In turn the most parsimonious model of GAM (Table 2, model B2) based only on the detailed data on the forest structure and the fit to the Hayne estimator of the Goldcrest’s density \((\widehat{D}_{H - G})\) included a smooth fit to DOM.FIR (RI = 1, F = 3.89, P = 0.002), AGE.FIR (RI = 0.709, F = 3.91, P < 0.001), DOM.PINE (RI = 1, F = 1.35, P = 0.003) and NO.SPEC (RI = 1, F = 4.67, P < 0.0001) and linear fit to DOM.SPRUCE (RI = 1, F = 2.01, P = 0.001) and AGE.SPRUCE (RI = 0.647, F = 3.11, P = 0.001). This model was slightly better for describing the variation of \(\widehat{D}_{H - G}\) than the second model (evidence ratio =1.008, Table 2, model B3).

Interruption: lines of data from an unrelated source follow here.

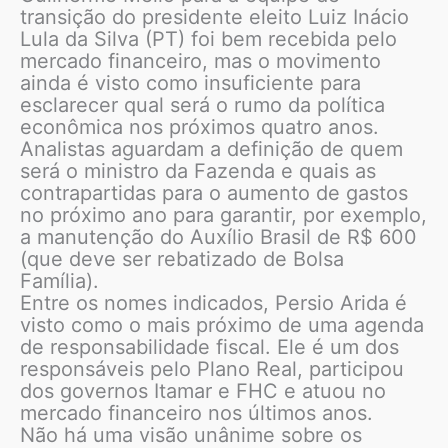
transição do presidente eleito Luiz Inácio
Lula da Silva (PT) foi bem recebida pelo
mercado financeiro, mas o movimento
ainda é visto como insuficiente para
esclarecer qual será o rumo da política
econômica nos próximos quatro anos.
Analistas aguardam a definição de quem
será o ministro da Fazenda e quais as
contrapartidas para o aumento de gastos
no próximo ano para garantir, por exemplo,
a manutenção do Auxílio Brasil de R$ 600
(que deve ser rebatizado de Bolsa
Família).
Entre os nomes indicados, Persio Arida é
visto como o mais próximo de uma agenda
de responsabilidade fiscal. Ele é um dos
responsáveis pelo Plano Real, participou
dos governos Itamar e FHC e atuou no
mercado financeiro nos últimos anos.
Não há uma visão unânime sobre os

However, the most parsimonious model, which apart from the coarse data used the forest structure and the Firecrest’s density \((\widehat{D}_{H - F})\) as additional predictors, fitted to \(\widehat{D}_{H - G}\) (Table 2, model C2) and revealed a smooth fit to CFORFARML, DOM.FIR, AGE.FIR, NO.SPEC, NDVI.MAR and PREC and a linear fit to ALTITUDE, LATITUDE, TEMP, DOM.SPRUCE, CODEFOR, AGE.SPRUCE and DOM.PINE. This model was definitely better than the second model (evidence ratio =37.3, Table 2, model C3).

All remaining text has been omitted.